El informe que publica la organización Amnistía Internacional se enmarca en su campaña mundial Valiente, cuyo objetivo es detener la ola de ataques contra quienes defienden los derechos humanos por todo el mundo. En 2016 perdieron la vida 281, frente a los 156 que murieron en 2015.

En 2016 perdieron la vida 281, frente a los 156 que murieron en 2015

Desde que nació la Declaración de la ONU sobre Defensores y Defensoras en 1998 han muerto 3.500 personas víctimas de homicidio por defender los derechos humanos. Esto ocurre porque estados de todo el mundo están incumpliendo su deber de protección de forma evidente.

Este informe incluye testimonios de amigos, familiares y compañeros de los asesinados, entre los que hay personas defensoras del medio ambiente, activistas a favor de los derechos de las personas LGTBIQ, líderes de comunidades indígenas, etc.
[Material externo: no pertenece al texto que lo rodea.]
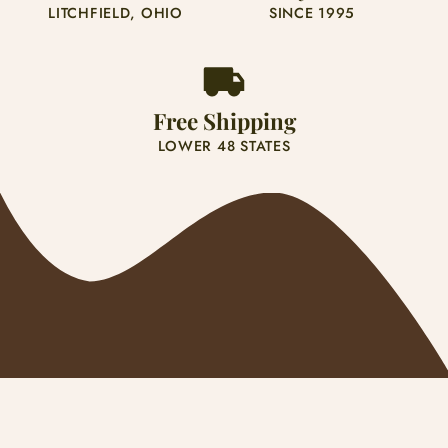
LITCHFIELD, OHIO
SINCE 1995
Bassett Hound 3
Beagle 1
Free Shipping
Beagle 2
LOWER 48 STATES
Beagle 3
Beagle 4
Belgian Malinois 1
Belgian Malinois 2
Bernese Mountain 1
Payment
Bernese Mountain 2
methods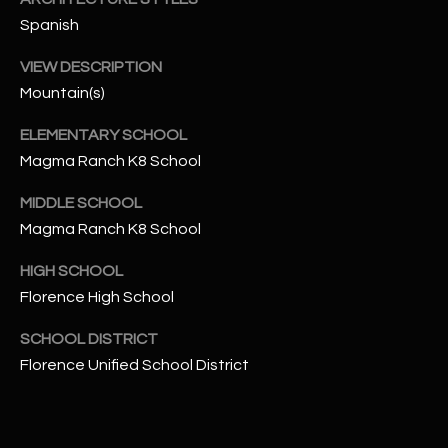
-
Spanish
8
5
VIEW DESCRIPTION
7
Mountain(s)
1
ELEMENTARY SCHOOL
[
Magma Ranch K8 School
e
m
MIDDLE SCHOOL
a
Magma Ranch K8 School
i
l
HIGH SCHOOL
Florence High School
p
r
SCHOOL DISTRICT
o
Florence Unified School District
t
e
c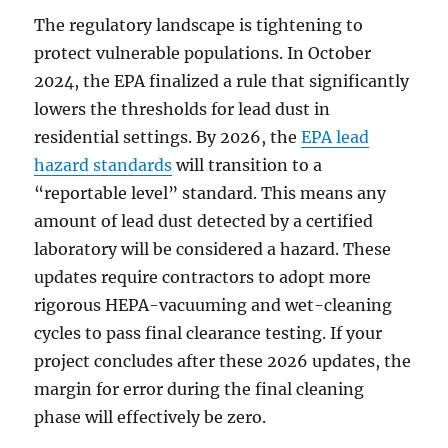
The regulatory landscape is tightening to
protect vulnerable populations. In October
2024, the EPA finalized a rule that significantly
lowers the thresholds for lead dust in
residential settings. By 2026, the
EPA lead
hazard standards
will transition to a
“reportable level” standard. This means any
amount of lead dust detected by a certified
laboratory will be considered a hazard. These
updates require contractors to adopt more
rigorous HEPA-vacuuming and wet-cleaning
cycles to pass final clearance testing. If your
project concludes after these 2026 updates, the
margin for error during the final cleaning
phase will effectively be zero.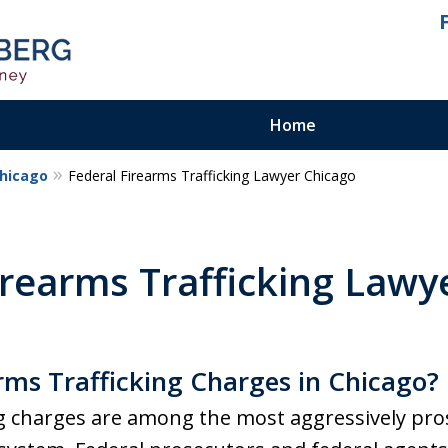
Home
Chicago
Federal Firearms Trafficking Lawyer Chicago
ienced.
ty Felony
irearms Trafficking Lawy
rms Trafficking Charges in Chicago?
ng charges are among the most aggressively pro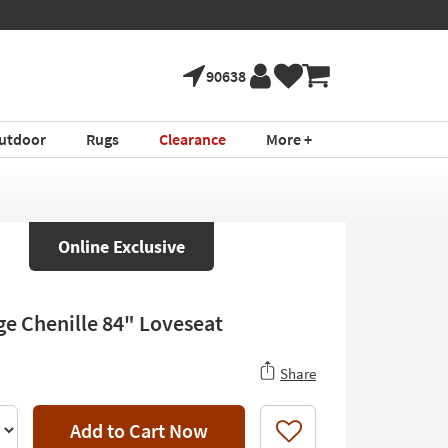
90638
utdoor
Rugs
Clearance
More +
Online Exclusive
ige Chenille 84" Loveseat
Share
Add to Cart Now
Like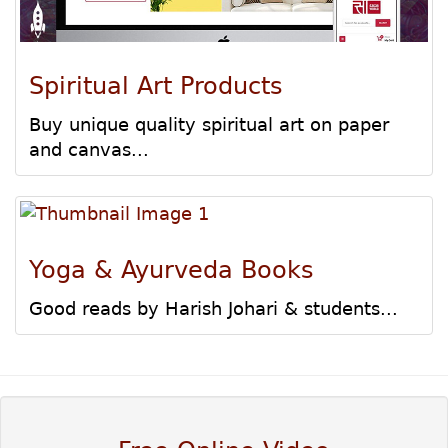
Spiritual Art Products
Buy unique quality spiritual art on paper
and canvas...
Yoga & Ayurveda Books
Good reads by Harish Johari & students...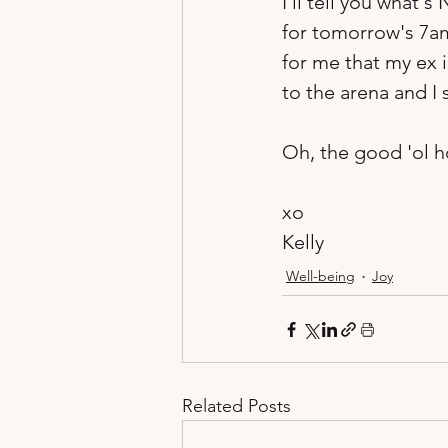
I'll tell you what
for tomorrow's 7am
for me that my ex 
to the arena and I 
Oh, the good 'ol h
xo
Kelly
Well-being
Joy
Related Posts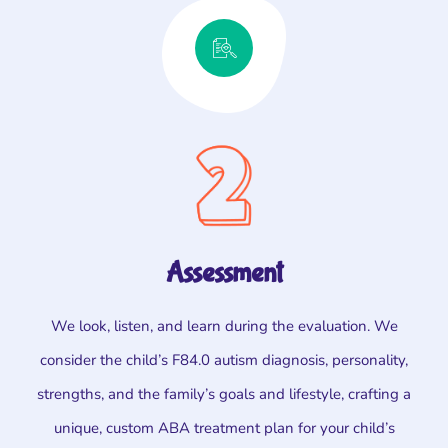
Assessment
We look, listen, and learn during the evaluation. We
consider the child’s F84.0 autism diagnosis, personality,
strengths, and the family’s goals and lifestyle, crafting a
unique, custom ABA treatment plan for your child’s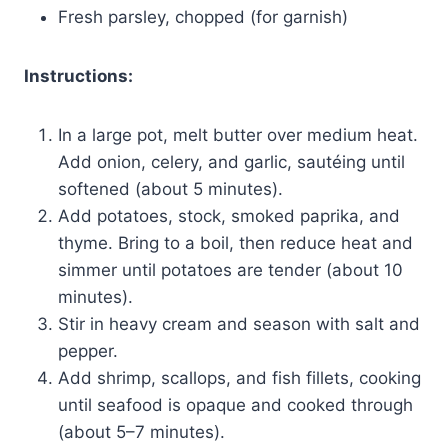
Fresh parsley, chopped (for garnish)
Instructions:
In a large pot, melt butter over medium heat.
Add onion, celery, and garlic, sautéing until
softened (about 5 minutes).
Add potatoes, stock, smoked paprika, and
thyme. Bring to a boil, then reduce heat and
simmer until potatoes are tender (about 10
minutes).
Stir in heavy cream and season with salt and
pepper.
Add shrimp, scallops, and fish fillets, cooking
until seafood is opaque and cooked through
(about 5–7 minutes).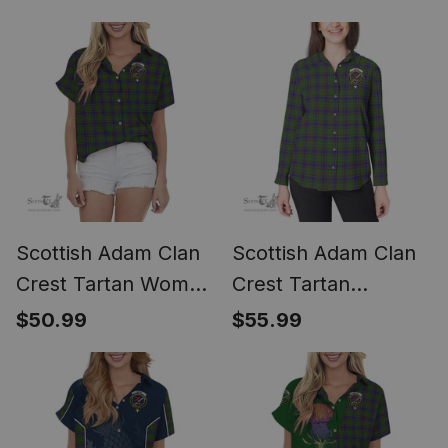
Classic
Scottish Adam Clan
Scottish Adam Clan
Crest Tartan Women
Crest Tartan
Casual Shirt - Short
Womens Long
$50.99
$55.99
Classic
Sleeve Shirt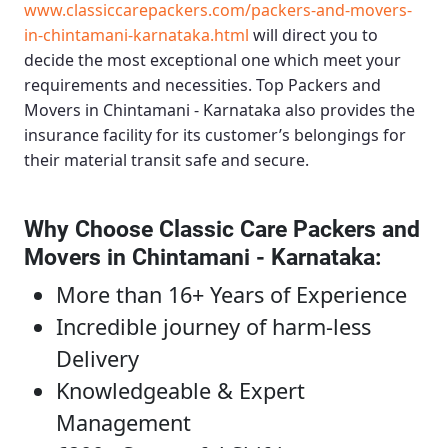
www.classiccarepackers.com/packers-and-movers-
in-chintamani-karnataka.html
will direct you to
decide the most exceptional one which meet your
requirements and necessities.
Top Packers and
Movers in Chintamani - Karnataka
also provides the
insurance facility for its customer’s belongings for
their material transit safe and secure.
Why Choose Classic Care Packers and
Movers in Chintamani - Karnataka
:
More than 16+ Years of Experience
Incredible journey of harm-less
Delivery
Knowledgeable & Expert
Management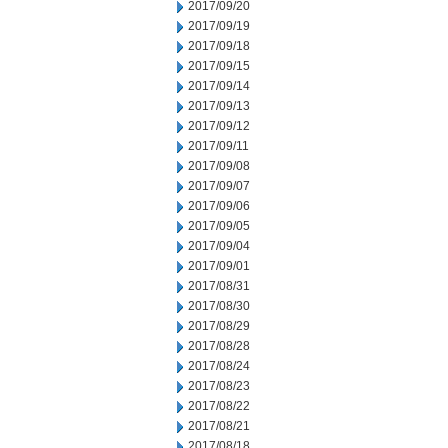
2017/09/20
2017/09/19
2017/09/18
2017/09/15
2017/09/14
2017/09/13
2017/09/12
2017/09/11
2017/09/08
2017/09/07
2017/09/06
2017/09/05
2017/09/04
2017/09/01
2017/08/31
2017/08/30
2017/08/29
2017/08/28
2017/08/24
2017/08/23
2017/08/22
2017/08/21
2017/08/18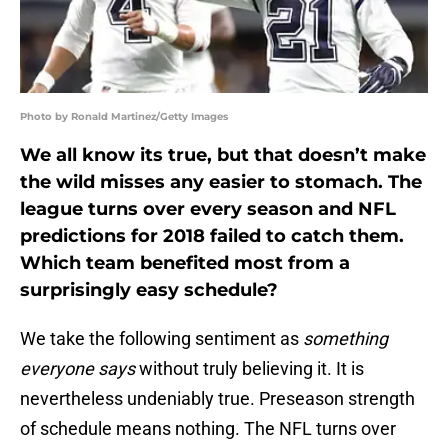
Photo by Ronald Martinez/Getty Images
We all know its true, but that doesn’t make
the wild misses any easier to stomach. The
league turns over every season and NFL
predictions for 2018 failed to catch them.
Which team benefited most from a
surprisingly easy schedule?
We take the following sentiment as
something
everyone says
without truly believing it. It is
nevertheless undeniably true. Preseason strength
of schedule means nothing. The NFL turns over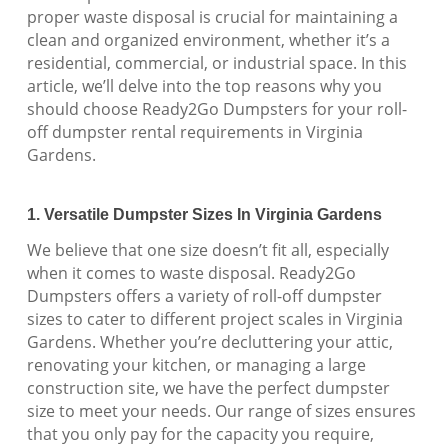
proper waste disposal is crucial for maintaining a
clean and organized environment, whether it’s a
residential, commercial, or industrial space. In this
article, we’ll delve into the top reasons why you
should choose Ready2Go Dumpsters for your roll-
off dumpster rental requirements in Virginia
Gardens.
1. Versatile Dumpster Sizes In Virginia Gardens
We believe that one size doesn’t fit all, especially
when it comes to waste disposal. Ready2Go
Dumpsters offers a variety of roll-off dumpster
sizes to cater to different project scales in Virginia
Gardens. Whether you’re decluttering your attic,
renovating your kitchen, or managing a large
construction site, we have the perfect dumpster
size to meet your needs. Our range of sizes ensures
that you only pay for the capacity you require,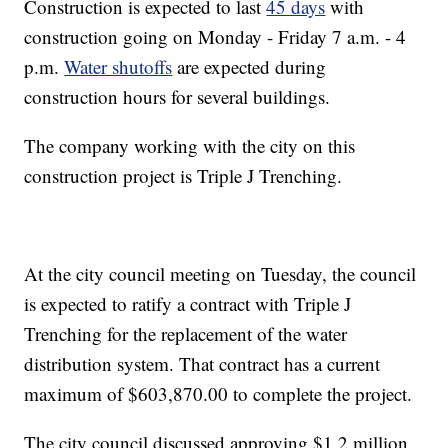
Construction is expected to last
45 days
with
construction going on Monday - Friday 7 a.m. - 4
p.m.
Water shutoffs
are expected during
construction hours for several buildings.
The company working with the city on this
construction project is Triple J Trenching.
At the city council meeting on Tuesday, the council
is expected to ratify a contract with Triple J
Trenching for the replacement of the water
distribution system. That contract has a current
maximum of $603,870.00 to complete the project.
The city council discussed approving $1.2 million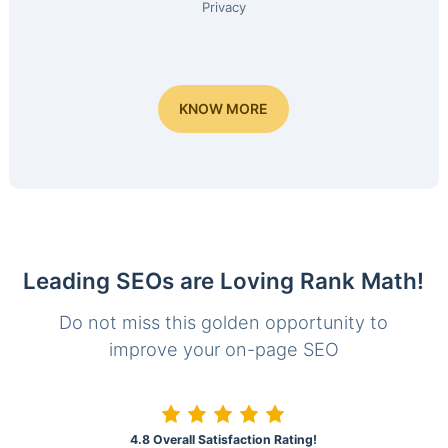
Privacy
KNOW MORE
Leading SEOs are Loving Rank Math!
Do not miss this golden opportunity to
improve your on-page SEO
4.8 Overall Satisfaction Rating!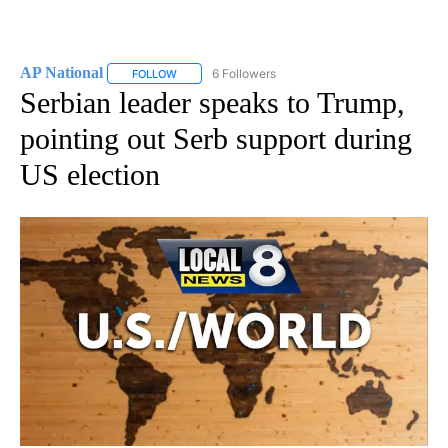
AP National
6 Followers
FOLLOW
FOLLOW "AP NATIONAL" TO RECEIVE NOTIFICATIO
Serbian leader speaks to Trump,
pointing out Serb support during
US election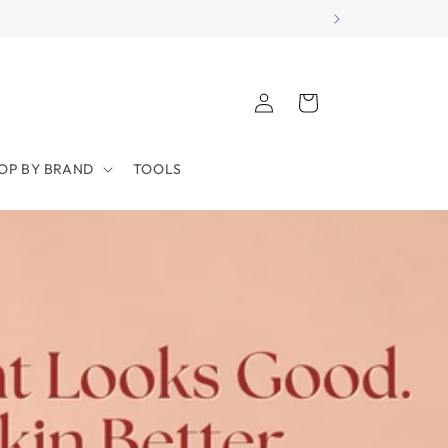
Log
Cart
in
OP BY BRAND
TOOLS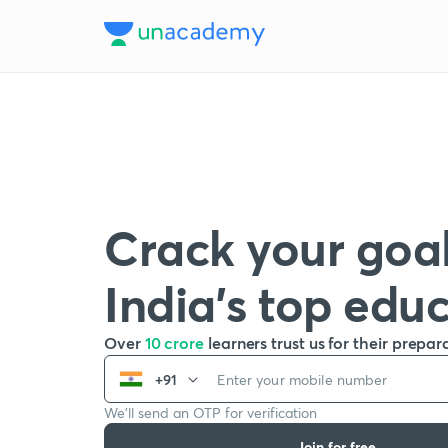
Crack your goal
India’s top edu
Over
10 crore
learners trust us for their prepar
+91
We’ll send an OTP for verification
Join for free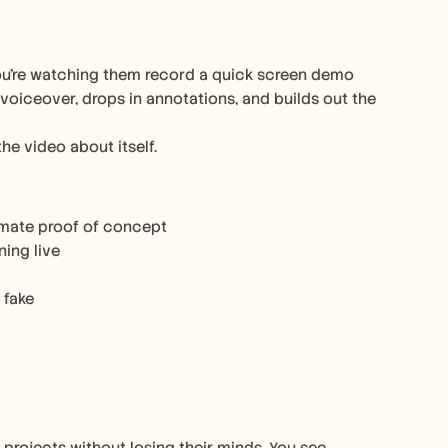
ou’re watching them record a quick screen demo 
 voiceover, drops in annotations, and builds out the 
the video about itself.
timate proof of concept
ning live
 fake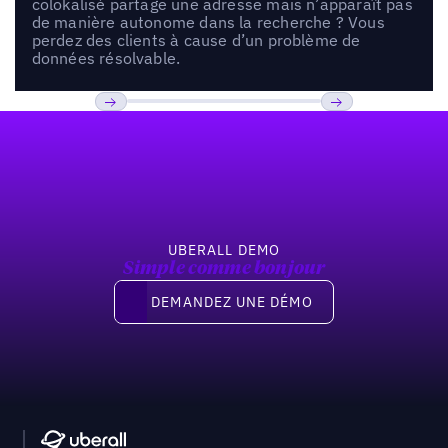
colokalisé partage une adresse mais n’apparaît pas
de manière autonome dans la recherche ? Vous
perdez des clients à cause d’un problème de
données résolvable.
Pied de page
Previous
Suivant
UBERALL DEMO
Simple comme bonjour
Demandez une démo
DEMANDEZ UNE DÉMO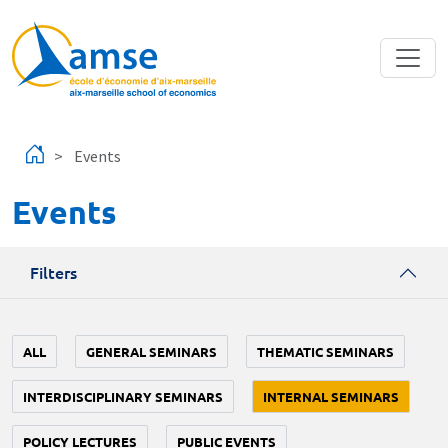
Skip to main content
Events
Events
Filters
ALL
GENERAL SEMINARS
THEMATIC SEMINARS
INTERDISCIPLINARY SEMINARS
INTERNAL SEMINARS
POLICY LECTURES
PUBLIC EVENTS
Muchos de los testimonios describen cómo los atacantes han eludido de forma reiterada la acción de la justicia.

“Todos sabían que su vida estaba en peligro” afirmaba Guadalupe Marengo, directora del Programa Global sobre Defensores y Defensoras de los Derechos Humanos de Amnistía Internacional. “Si los Estados se hubieran actuado con diligencia ante los informes de amenazas, se podrían haber salvado sus vidas” añadía la directora.

Natalia Estemírova, Berta Cáceres, Xulhaz Mannan, Pierre Claver Mbonimpa son solo cuatro nombres de los miles que ya no están. Bertha Zúñiga, hija de la defensora medioambiental Berta Cáceres denunciaba que antes de la muerte de su madre había una alianza clara entre intereses comerciales, agentes de seguridad privada, autoridades del Estado y el crimen organizado por lo que realizar una investigación exhaustiva resultaba “cada vez más difícil”. A lo que añadía “mi madre se merece justicia y es imperativo sacar a la luz la conspiración que tuvo lugar. Es fundamental para evitar más asesinatos”.